The East Wing of the National Gallery of Art sits adjacent to the museum's original neoclassical home, both contrasting and complementing the original gallery. Built to house the National Gallery of Art's modern art collection, the structure is composed of triangular shapes, with corners of the stone-clad main building rising high to produce an abstract turret-like effect. A triangular paneled glass roof covers the central atrium that connects the two buildings. 

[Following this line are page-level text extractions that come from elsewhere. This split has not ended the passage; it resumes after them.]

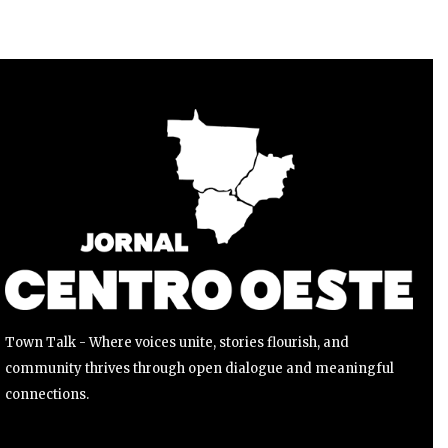
Para se inscrever, basta inserir seu endereço de e-mail e
clicar no botão de inscrição. Não se preocupe, respeitamos
sua privacidade e não enviaremos spam para sua caixa de
entrada. Suas informações estão seguras conosco.
INSCREVER
Li e aceito a
Política de Privacidade
.
Town Talk - Where voices unite, stories flourish, and
community thrives through open dialogue and meaningful
connections.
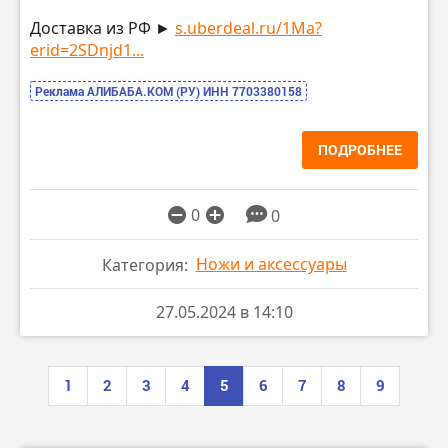
Доставка из РФ ►
s.uberdeal.ru/1Ma?
erid=2SDnjd1...
Реклама АЛИБАБА.КОМ (РУ) ИНН 7703380158
ПОДРОБНЕЕ
0
0
Ножи и аксессуары
Категория:
27.05.2024 в 14:10
1
2
3
4
5
6
7
8
9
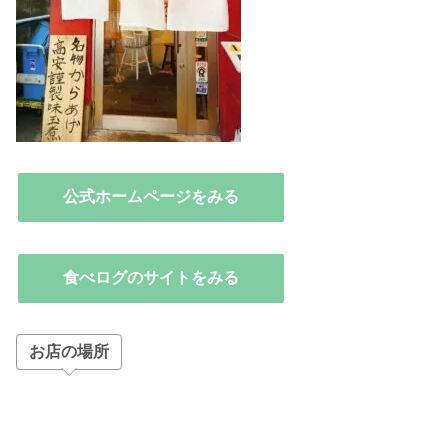
公式ホームページをみる
食べログのサイトをみる
お店の場所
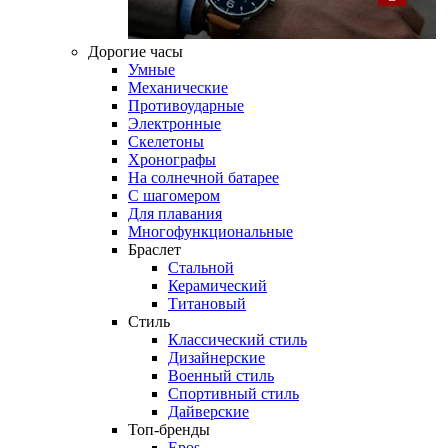
Дорогие часы
Умные
Механические
Противоударные
Электронные
Скелетоны
Хронографы
На солнечной батарее
С шагомером
Для плавания
Многофункциональные
Браслет
Стальной
Керамический
Титановый
Стиль
Классический стиль
Дизайнерские
Военный стиль
Спортивный стиль
Дайверские
Топ-бренды
Epos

Built to commemorate John F. Kennedy, the library and museum contains papers and materials from his time in office and educates the public about the life of the 35th president. Pei was chosen by the Kennedy family to lead the project after JFK was assassinated in 1963, but setbacks and a change of location delayed the completion. With a commanding view of the Boston waterfront, the austere building comprised of Pei's signature geometric shapes in concrete, steel, and glass and serves as a fitting monument to the former president. Pei is said to consider the John F. Kennedy Library "the most important commission" of his life.

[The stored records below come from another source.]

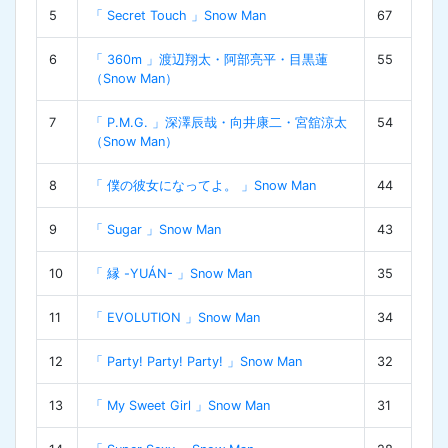
5
「 Secret Touch 」Snow Man
67
6
「 360m 」渡辺翔太・阿部亮平・目黒蓮
55
（Snow Man）
7
「 P.M.G. 」深澤辰哉・向井康二・宮舘涼太
54
（Snow Man）
8
「 僕の彼女になってよ。 」Snow Man
44
9
「 Sugar 」Snow Man
43
10
「 縁 -YUÁN- 」Snow Man
35
11
「 EVOLUTION 」Snow Man
34
12
「 Party! Party! Party! 」Snow Man
32
13
「 My Sweet Girl 」Snow Man
31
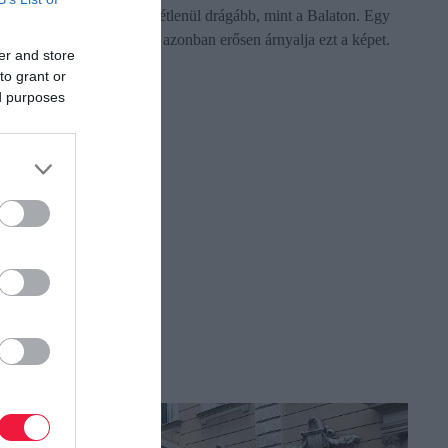
horvát tengerpart nem feltétlenül drágább, mint a Balaton. Egy
vadonatúj összehasonlítás azonban erősen árnyalja ezt a képet.
er and store
to grant or
ed purposes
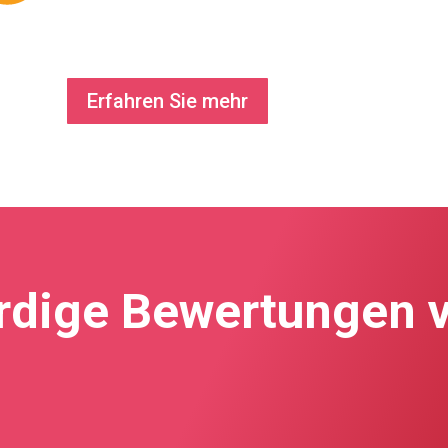
Erfahren Sie mehr
rdige Bewertungen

The iconic glass pyramid addition to Musée du Louvre in Paris is one of the most recognizable structures in the world, and arguably Pei's most famous structure. However, when it was first proposed, Pei's plan was highly controversial. Created as part of a renovation for the world-famous museum that's housed in a grand French Renaissance-style former palace, the glass-and-steel pyramids in the center courtyard of the complex were designed to allow light into a new subterranean concourse.

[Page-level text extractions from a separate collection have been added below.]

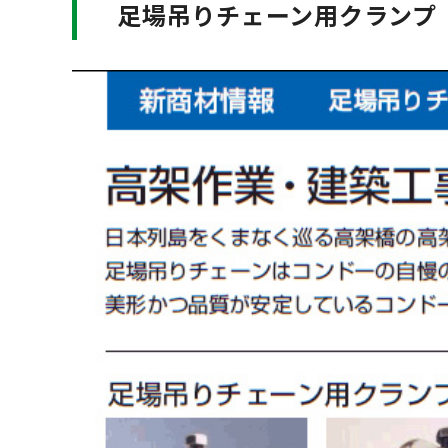
足場吊りチェーン用クランプ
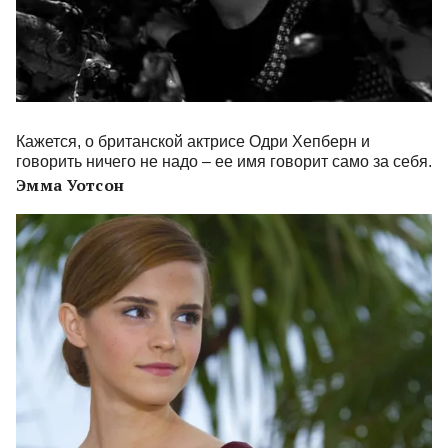
Кажется, о британской актрисе Одри Хепберн и
говорить ничего не надо – ее имя говорит само за себя.
Эмма Уотсон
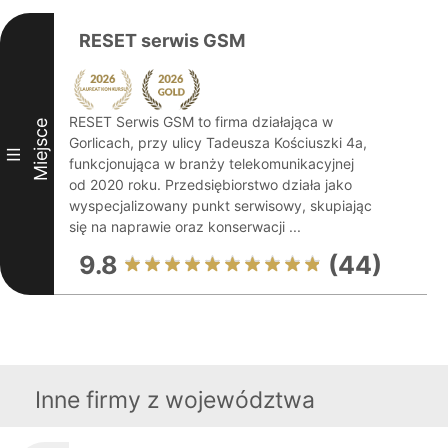
RESET serwis GSM
RESET Serwis GSM to firma działająca w
Miejsce
Gorlicach, przy ulicy Tadeusza Kościuszki 4a,
III
funkcjonująca w branży telekomunikacyjnej
od 2020 roku. Przedsiębiorstwo działa jako
wyspecjalizowany punkt serwisowy, skupiając
się na naprawie oraz konserwacji ...
9.8
(44)
Inne firmy z województwa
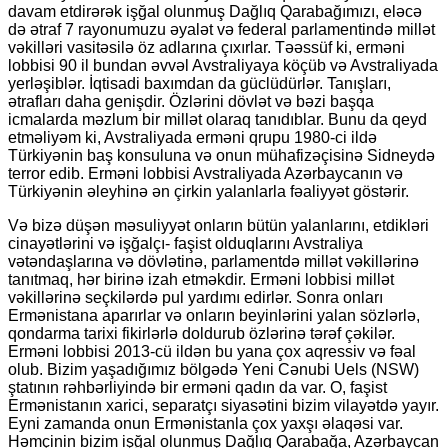
davam etdirərək işğal olunmuş Dağlıq Qarabağımızı, eləcə
də ətraf 7 rayonumuzu əyalət və federal parlamentində millət
vəkilləri vasitəsilə öz adlarına çıxırlar. Təəssüf ki, erməni
lobbisi 90 il bundan əvvəl Avstraliyaya köçüb və Avstraliyada
yerləşiblər. İqtisadi baxımdan da güclüdürlər. Tanışları,
ətrafları daha genişdir. Özlərini dövlət və bəzi başqa
icmalarda məzlum bir millət olaraq tanıdıblar. Bunu da qeyd
etməliyəm ki, Avstraliyada erməni qrupu 1980-ci ildə
Türkiyənin baş konsuluna və onun mühafizəçisinə Sidneydə
terror edib. Erməni lobbisi Avstraliyada Azərbaycanın və
Türkiyənin əleyhinə ən çirkin yalanlarla fəaliyyət göstərir.
Və bizə düşən məsuliyyət onların bütün yalanlarını, etdikləri
cinayətlərini və işğalçı- faşist olduqlarını Avstraliya
vətəndaşlarına və dövlətinə, parlamentdə millət vəkillərinə
tanıtmaq, hər birinə izah etməkdir. Erməni lobbisi millət
vəkillərinə seçkilərdə pul yardımı edirlər. Sonra onları
Ermənistana aparırlar və onların beyinlərini yalan sözlərlə,
qondarma tarixi fikirlərlə doldurub özlərinə tərəf çəkilər.
Erməni lobbisi 2013-cü ildən bu yana çox aqressiv və fəal
olub. Bizim yaşadığımız bölgədə Yeni Cənubi Uels (NSW)
ştatının rəhbərliyində bir erməni qadın da var. O, faşist
Ermənistanın xarici, separatçı siyasətini bizim vilayətdə yayır.
Eyni zamanda onun Ermənistanla çox yaxşı əlaqəsi var.
Həmçinin bizim işğal olunmuş Dağlıq Qarabağa, Azərbaycan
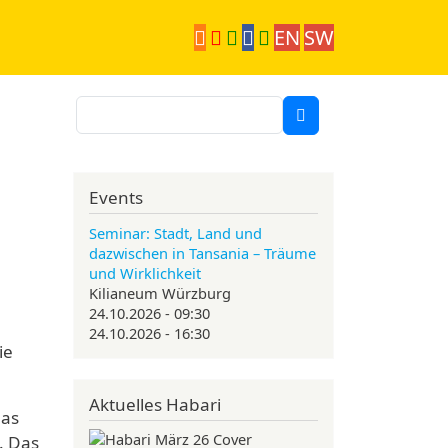
EN
SW
Suche
Events
Seminar: Stadt, Land und
dazwischen in Tansania – Träume
und Wirklichkeit
Kilianeum Würzburg
24.10.2026 - 09:30
24.10.2026 - 16:30
ie
Aktuelles Habari
das
. Das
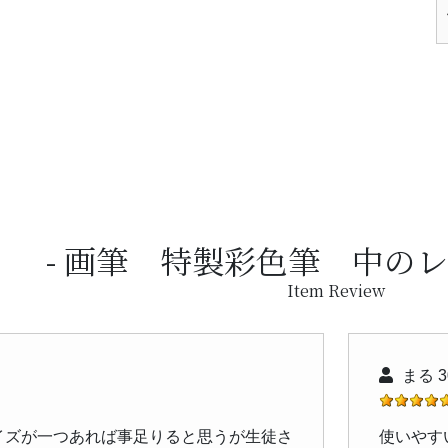
画筆 特製彩色筆 中のレ
Item Review
まる 3
イズが一つあれば事足りると思うが生徒さ
使いやす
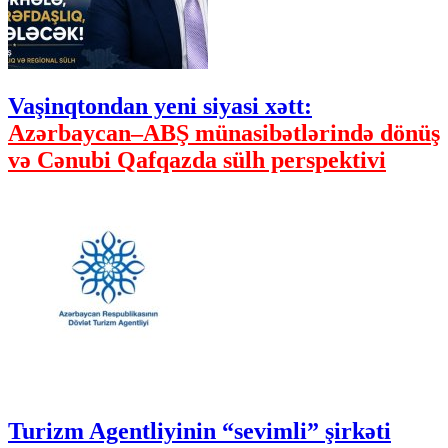
Vaşinqtondan yeni siyasi xətt:
Azərbaycan–ABŞ münasibətlərində dönüş
və Cənubi Qafqazda sülh perspektivi
Turizm Agentliyinin “sevimli” şirkəti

Anyone who has visited Hong Kong will immediately recognize Pei's iconic addition to the HK skyline. Standing tall at 1,033 feet high with two masts reaching 1,205 feet high, it was the tallest building in Hong Kong and Asia from 1989 to 1992, and the first building outside the United States to break the 1,000-foot mark. The design of the building is said to resemble growing bamboo shoots symbolizing livelihood and prosperity. 

Located in the hilly and forested mountainside outside of Kyoto, the Miho Museum was designed to evoke traditional Japanese architecture. Pei was commissioned by Mihoko Koyama and her daughter Hiroko Koyama to design the structure, which is approximately three-quarters underground. The roof is a large glass-and-steel construction that's composed of translucent triangles, while the exterior and interior walls and floor are made of a beige-colored limestone from France—the exact same material used by Pei in the reception hall of the Louvre.

It may not be as recognizable as the Louvre glass pyramid, but Berlin has its own glass-and-steel I.M. Pei museum addition, which is stunning in its own right. Often viewed as one of the most important museums in Berlin, the German Historical Museum is devoted to German history. The adjacent Exhibition Hall was designed by Pei during a renovation of the facade.

Pei's sprawling white stucco museum of Chinese art and craft is only the second building the architect has designed in China. It was influenced by the traditional structures in Pei's ancestral hometown. "I’ve never done anything like this before, I’ve used gray and white, which are Suzhou colors. But the form is modern," Pei told the New York Times in 2006. Indeed, the black-outlined white structure with sections of glass roof is inspired by the region's traditional houses and is beautifully reflected in the artificial pond of the surrounding garden. 

Standing apart on the waters of the Corniche in the Qatari capital Doha, the Museum of Islamic Art draws influence from traditional Islamic architecture. A glass curtain wall on the north side offers panoramic views from all five floors of gallery space, and the structure—which is made of limestone and captures hourly changes in light and shade—has become an iconic presence in the region.